Task prompt: What is needed is an exact copy of the lines from the one containing "用这个东西一年了 对于我来说，整体是好的。因为我" through the last line of the entries below, both included.

+++

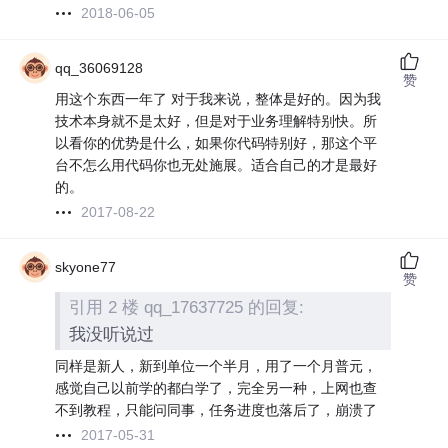
2018-06-05
qq_36069128
赞
用这个东西一年了 对于我来说，整体是好的。因为我
技术本身就不是太好，但是对于业务理解特别快。所
以看你的优势是什么，如果你代码特别好，那这个平
台不怎么用代码你也无处施展。适合自己的才是最好
的。
2017-08-22
skyone77
赞
引用 2 楼 qq_17637725 的回复:
我没听说过
同样是新人，新到单位一个半月，用了一个月普元，
感觉自己以前学的都白学了，完全另一种，上网也查
不到教程，只能问同事，任务进度也落后了，崩溃了
2017-05-31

+++

Finished exercise:
用这个东西一年了 对于我来说，整体是好的。因为我
技术本身就不是太好，但是对于业务理解特别快。所
以看你的优势是什么，如果你代码特别好，那这个平
台不怎么用代码你也无处施展。适合自己的才是最好
的。
2017-08-22
skyone77
赞
引用 2 楼 qq_17637725 的回复:
我没听说过
同样是新人，新到单位一个半月，用了一个月普元，
感觉自己以前学的都白学了，完全另一种，上网也查
不到教程，只能问同事，任务进度也落后了，崩溃了
2017-05-31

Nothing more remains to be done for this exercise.